Key Component Areas
A complete data warehouse architecture includes data and technical elements. Thornthwaite breaks down the architecture into three broad areas. The first, data architecture, is centered on business processes. The next area, infrastructure, includes hardware, networking, operating systems, and desktop machines. Finally, the technical area encompasses the decision-making technologies that will be needed by the users, as well as their supporting structures. These areas are detailed in the sub-sections below.
As stated above, the data architecture portion of the overall data warehouse architecture is driven by business processes. For example, in a manufacturing environment the data model might include orders, shipping, and billing. Each area draws on a different set of dimensions. But where dimensions intersect in the data model the definitions have to be the same—the same customer who buys is the same that builds. So data items should have a common structure and content, and involve a single process to create and maintain.
Thornthwaite says that organizations often ask how data should be represented in the warehouse—entity/relationship or dimensional? “If you have a star schema1 then use dimensional. Is your detail normalized2 or dimensional? Will users be querying detail? Then use dimensional.” He adds that most data warehousing experts are in substantial agreement; the [data] sources are typically entity/relationship models and the front end is a dimensional model. The only issue is where you draw the line between the warehouse itself and the data staging area.
As you work through the architecture and present data to your users, tool choices will be made, but many choices will disappear as the requirements are set. For example, he explains that product capabilities are beginning to merge, like MOLAP and ROLAP. “MOLAP is okay if you stay within the cube you’ve built. It’s fast and allows for flexible querying—within the confines of the cube.” Its weaknesses are size (overall and within a dimension), design constraints (limited by the cube structure), and the need for a proprietary data base.
With the required hardware platform and boxes, sometimes the data warehouse becomes its own IS shop. Indeed, there are lots of “boxes” in data warehousing, mostly used for data bases and application servers.
The issues with hardware and DBMS choices are size, scalability, and flexibility. In about 80 percent of data warehousing projects this isn’t difficult; most businesses can get enough power to handle their needs.
In terms of the network, check the data sources, the warehouse staging area, and everything in between to ensure there’s enough bandwidth to move data around. On the desktop, run the tools and actually get some data through them to determine if there’s enough power for retrieval. Sometimes the problem is simply with the machine, and the desktops must be powerful enough to run current-generation access tools. Also, don’t forget to implement a software distribution mechanism.
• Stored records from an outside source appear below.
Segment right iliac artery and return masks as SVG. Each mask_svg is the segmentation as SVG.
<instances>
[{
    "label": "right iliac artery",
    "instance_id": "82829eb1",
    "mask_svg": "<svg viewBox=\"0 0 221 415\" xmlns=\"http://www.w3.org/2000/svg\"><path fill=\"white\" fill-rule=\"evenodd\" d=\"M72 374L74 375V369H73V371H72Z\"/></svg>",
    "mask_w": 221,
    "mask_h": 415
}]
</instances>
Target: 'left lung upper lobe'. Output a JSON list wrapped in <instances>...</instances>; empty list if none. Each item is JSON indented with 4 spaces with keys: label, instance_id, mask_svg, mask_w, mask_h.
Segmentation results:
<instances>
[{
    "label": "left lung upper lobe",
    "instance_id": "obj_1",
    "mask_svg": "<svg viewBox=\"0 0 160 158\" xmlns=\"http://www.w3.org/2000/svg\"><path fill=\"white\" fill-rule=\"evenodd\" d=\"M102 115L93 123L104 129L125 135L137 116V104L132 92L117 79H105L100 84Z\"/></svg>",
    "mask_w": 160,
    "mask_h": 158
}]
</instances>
The technical architecture is driven by the meta data catalog. “Everything should be meta data-driven,” says Thornthwaite. “The services should draw the needed parameters from tables, rather than hard-coding them.” An important component of technical architecture is the data staging process, which covers five major areas:
- Extract - data comes from multiple sources and is of multiple types. Data compression and encryption handling must be considered at this area, if it applies.
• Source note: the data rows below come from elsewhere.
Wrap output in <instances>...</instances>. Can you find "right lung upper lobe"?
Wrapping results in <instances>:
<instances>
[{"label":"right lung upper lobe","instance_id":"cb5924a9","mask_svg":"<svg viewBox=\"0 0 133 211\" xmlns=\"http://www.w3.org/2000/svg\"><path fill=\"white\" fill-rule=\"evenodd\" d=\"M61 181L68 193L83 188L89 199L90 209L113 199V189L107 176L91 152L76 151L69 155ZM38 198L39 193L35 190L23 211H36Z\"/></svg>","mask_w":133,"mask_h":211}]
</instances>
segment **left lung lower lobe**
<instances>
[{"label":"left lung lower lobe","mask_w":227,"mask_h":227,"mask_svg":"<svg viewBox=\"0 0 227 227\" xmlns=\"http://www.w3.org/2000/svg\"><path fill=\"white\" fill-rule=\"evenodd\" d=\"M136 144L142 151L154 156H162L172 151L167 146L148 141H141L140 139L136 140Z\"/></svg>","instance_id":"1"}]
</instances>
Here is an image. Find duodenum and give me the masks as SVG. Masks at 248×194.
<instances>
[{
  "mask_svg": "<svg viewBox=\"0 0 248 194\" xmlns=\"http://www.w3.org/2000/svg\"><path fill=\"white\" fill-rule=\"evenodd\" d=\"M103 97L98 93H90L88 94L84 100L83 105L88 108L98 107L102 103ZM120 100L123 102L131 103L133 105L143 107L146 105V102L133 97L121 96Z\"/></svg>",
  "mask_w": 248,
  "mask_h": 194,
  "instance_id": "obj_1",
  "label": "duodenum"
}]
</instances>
- Transform - data transformation includes surrogate key management, integration, de-normalization, cleansing, conversion, aggregation, and auditing.
- Load - loading is often done to multiple targets, with load optimization and support for the entire load cycle.
- Security - administrator access and data encryption policies.
- Job control - this includes job definition, job scheduling (time and event), monitoring, logging, exception handling, error handling, and notification.